How about rendering with print specific CSS to images/pdf ?
Images is easy. Although we'd need to support the print-specific CSS in layout. PDF is more complex but definitely doable. It wasn't part of our initial plans but is rapidly making it's way up the priority list due to popular demand (and we are of course an open source project, so we'd be very open to people contributing PDF rendering support).

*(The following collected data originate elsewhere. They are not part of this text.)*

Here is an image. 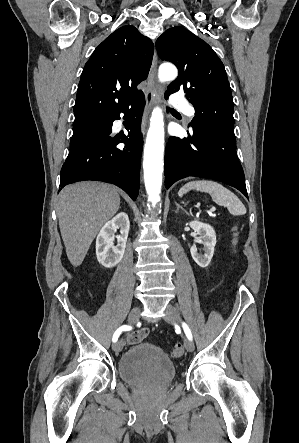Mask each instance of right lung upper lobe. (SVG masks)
Here are the masks:
<instances>
[{
  "label": "right lung upper lobe",
  "instance_id": "cb5924a9",
  "mask_svg": "<svg viewBox=\"0 0 299 443\" xmlns=\"http://www.w3.org/2000/svg\"><path fill=\"white\" fill-rule=\"evenodd\" d=\"M153 52L152 41L130 25L98 45L81 75L75 123L131 105L143 94L136 86L148 76Z\"/></svg>",
  "mask_w": 299,
  "mask_h": 443
}]
</instances>
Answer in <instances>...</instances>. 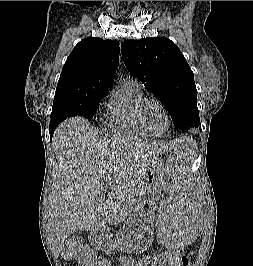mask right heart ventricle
Instances as JSON below:
<instances>
[{
	"label": "right heart ventricle",
	"instance_id": "obj_1",
	"mask_svg": "<svg viewBox=\"0 0 253 266\" xmlns=\"http://www.w3.org/2000/svg\"><path fill=\"white\" fill-rule=\"evenodd\" d=\"M144 98L141 86L133 80L125 79L115 88L107 110V126L115 135L141 139L147 135L138 127L135 109Z\"/></svg>",
	"mask_w": 253,
	"mask_h": 266
}]
</instances>
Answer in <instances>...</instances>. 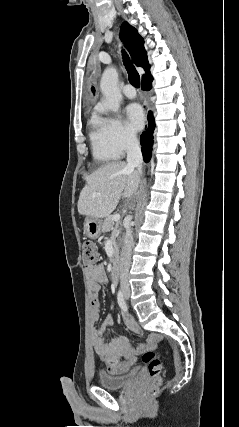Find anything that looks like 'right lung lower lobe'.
Instances as JSON below:
<instances>
[{
	"label": "right lung lower lobe",
	"instance_id": "1",
	"mask_svg": "<svg viewBox=\"0 0 239 427\" xmlns=\"http://www.w3.org/2000/svg\"><path fill=\"white\" fill-rule=\"evenodd\" d=\"M152 80H153V77L151 75L145 78H142L141 88L143 90H150L152 87ZM148 123L149 125L147 129L141 134V138H140V142L142 145V154L145 162H148L150 160L151 154H152L153 132L155 128V122H154L152 112H149L148 114Z\"/></svg>",
	"mask_w": 239,
	"mask_h": 427
}]
</instances>
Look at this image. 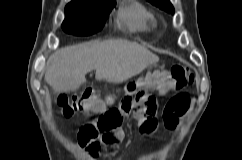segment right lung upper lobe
I'll list each match as a JSON object with an SVG mask.
<instances>
[{"instance_id": "obj_1", "label": "right lung upper lobe", "mask_w": 242, "mask_h": 160, "mask_svg": "<svg viewBox=\"0 0 242 160\" xmlns=\"http://www.w3.org/2000/svg\"><path fill=\"white\" fill-rule=\"evenodd\" d=\"M99 1V0H72L69 4L71 5H81V4H87L90 2Z\"/></svg>"}]
</instances>
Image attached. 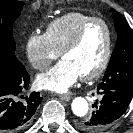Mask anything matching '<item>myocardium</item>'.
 Returning a JSON list of instances; mask_svg holds the SVG:
<instances>
[{"instance_id":"1","label":"myocardium","mask_w":133,"mask_h":133,"mask_svg":"<svg viewBox=\"0 0 133 133\" xmlns=\"http://www.w3.org/2000/svg\"><path fill=\"white\" fill-rule=\"evenodd\" d=\"M94 23H99L105 28L106 34H107L106 47H105V52H104L103 58H102L100 64L98 65V67L94 71H92L86 75H82L81 79L83 81H91V80L97 79L100 75L103 74V72L108 67V64H109L110 58H111V54H112V46H113V32H112V29H111V26L109 25V23L99 17L90 18L89 20L85 21L80 26V28L77 30V32L74 34V36L71 38V40L61 50V56L64 57L68 52L75 49L80 44L86 30Z\"/></svg>"}]
</instances>
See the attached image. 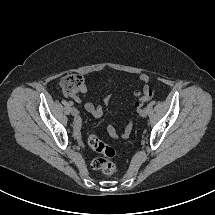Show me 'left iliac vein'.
I'll return each instance as SVG.
<instances>
[{"instance_id": "left-iliac-vein-1", "label": "left iliac vein", "mask_w": 215, "mask_h": 215, "mask_svg": "<svg viewBox=\"0 0 215 215\" xmlns=\"http://www.w3.org/2000/svg\"><path fill=\"white\" fill-rule=\"evenodd\" d=\"M140 115H141L142 117H146V116H147V110H146V109H143V112L140 113Z\"/></svg>"}]
</instances>
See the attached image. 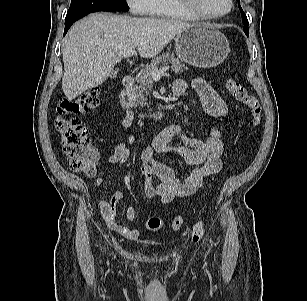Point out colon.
I'll use <instances>...</instances> for the list:
<instances>
[{"label": "colon", "mask_w": 307, "mask_h": 301, "mask_svg": "<svg viewBox=\"0 0 307 301\" xmlns=\"http://www.w3.org/2000/svg\"><path fill=\"white\" fill-rule=\"evenodd\" d=\"M225 87L232 98L243 104L250 111V122L253 128L262 121V106L258 98L247 92L245 87L235 79L225 80ZM98 88L88 89L74 99H64L57 107L55 118L56 129L61 138L65 155L69 159L70 169L85 175H95L100 159L98 151L91 145L88 130L83 126L77 115L90 112L99 105ZM184 224V218L176 216L169 222L173 231H179ZM165 222L158 217H151L146 221V228L152 231L160 230ZM203 224L194 227L196 235H201Z\"/></svg>", "instance_id": "colon-1"}]
</instances>
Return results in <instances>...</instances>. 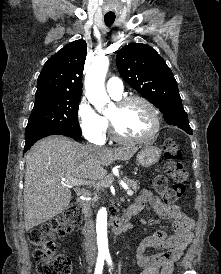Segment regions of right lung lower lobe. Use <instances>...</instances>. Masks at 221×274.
<instances>
[{
  "instance_id": "obj_1",
  "label": "right lung lower lobe",
  "mask_w": 221,
  "mask_h": 274,
  "mask_svg": "<svg viewBox=\"0 0 221 274\" xmlns=\"http://www.w3.org/2000/svg\"><path fill=\"white\" fill-rule=\"evenodd\" d=\"M50 135H64V136L71 137L73 139H80L81 138V135H77V134H74V133H71V132H66V131H61V130L47 131V132H43V133L37 134L33 137L25 139L26 143H25V147H24V149H25L24 152L29 150L31 148V146L36 141H38L39 139H41L43 137H46V136H50Z\"/></svg>"
}]
</instances>
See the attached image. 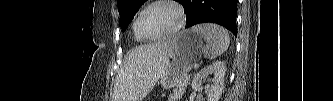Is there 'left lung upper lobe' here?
I'll return each mask as SVG.
<instances>
[{"label": "left lung upper lobe", "mask_w": 333, "mask_h": 101, "mask_svg": "<svg viewBox=\"0 0 333 101\" xmlns=\"http://www.w3.org/2000/svg\"><path fill=\"white\" fill-rule=\"evenodd\" d=\"M146 0H118V10L120 14V26L124 31L132 20L136 12L138 11L139 7L145 2ZM181 2L182 0H176Z\"/></svg>", "instance_id": "5c2ea615"}]
</instances>
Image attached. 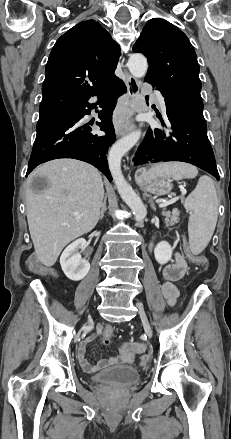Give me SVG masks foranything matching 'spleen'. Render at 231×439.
<instances>
[{
	"mask_svg": "<svg viewBox=\"0 0 231 439\" xmlns=\"http://www.w3.org/2000/svg\"><path fill=\"white\" fill-rule=\"evenodd\" d=\"M198 175L196 167L182 162L161 163L148 171L149 178L164 177L181 180ZM184 207L190 211L188 233L190 249L200 254L208 245L218 218V198L212 179L201 176L194 191L185 199Z\"/></svg>",
	"mask_w": 231,
	"mask_h": 439,
	"instance_id": "obj_1",
	"label": "spleen"
}]
</instances>
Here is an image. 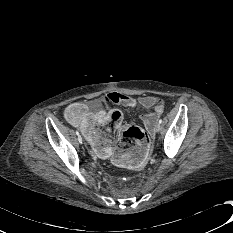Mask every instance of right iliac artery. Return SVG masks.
I'll return each instance as SVG.
<instances>
[{"label": "right iliac artery", "mask_w": 233, "mask_h": 233, "mask_svg": "<svg viewBox=\"0 0 233 233\" xmlns=\"http://www.w3.org/2000/svg\"><path fill=\"white\" fill-rule=\"evenodd\" d=\"M76 134H77L78 136H80V134H79V132H78V131H76Z\"/></svg>", "instance_id": "right-iliac-artery-1"}]
</instances>
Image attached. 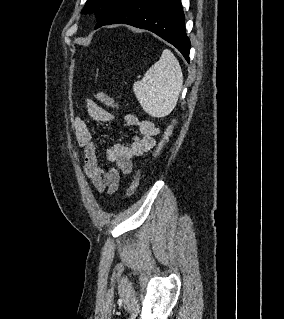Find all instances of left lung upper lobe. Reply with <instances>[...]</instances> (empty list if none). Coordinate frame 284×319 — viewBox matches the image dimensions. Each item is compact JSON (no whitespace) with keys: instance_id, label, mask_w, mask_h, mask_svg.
Returning <instances> with one entry per match:
<instances>
[{"instance_id":"obj_1","label":"left lung upper lobe","mask_w":284,"mask_h":319,"mask_svg":"<svg viewBox=\"0 0 284 319\" xmlns=\"http://www.w3.org/2000/svg\"><path fill=\"white\" fill-rule=\"evenodd\" d=\"M125 0H87L81 13H95L97 24L95 29L103 26L119 9Z\"/></svg>"}]
</instances>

Could you share what are the most complex engineering parts that you should deal with? Could you share your engineering documents even if they are just WIP?
Personally I am interested in how engines like Blitz, Servo, et al could be built in the future using formal methods practices. For example, start with definitions and generate part of the system. Nowadays, this includes LLM but I see them more like great tools than AI systems. Also things like Z3 comes to my mind.
BTW, some of my companies has a research branch on things like this.
I get it. I did my last project with a Web UI because that's the only reasonable cross-platform UI rendering engine I could find. And on Linux, a far superior choice to GTK, which doesn't seems credible because it requires a complete reimplementation of your UI code on every major release, and QT which is held hostage by commercial interests, and licensing terms that are inscrutable.
For a UI engine for native applications, it seems like a sensible strategy: use a layout language that developers are likely to already be familiar with.
Hopefully, in the longer term, there will also be a Blitz-TML library with higher-level UI components as well.
Good luck with this. It looks interesting.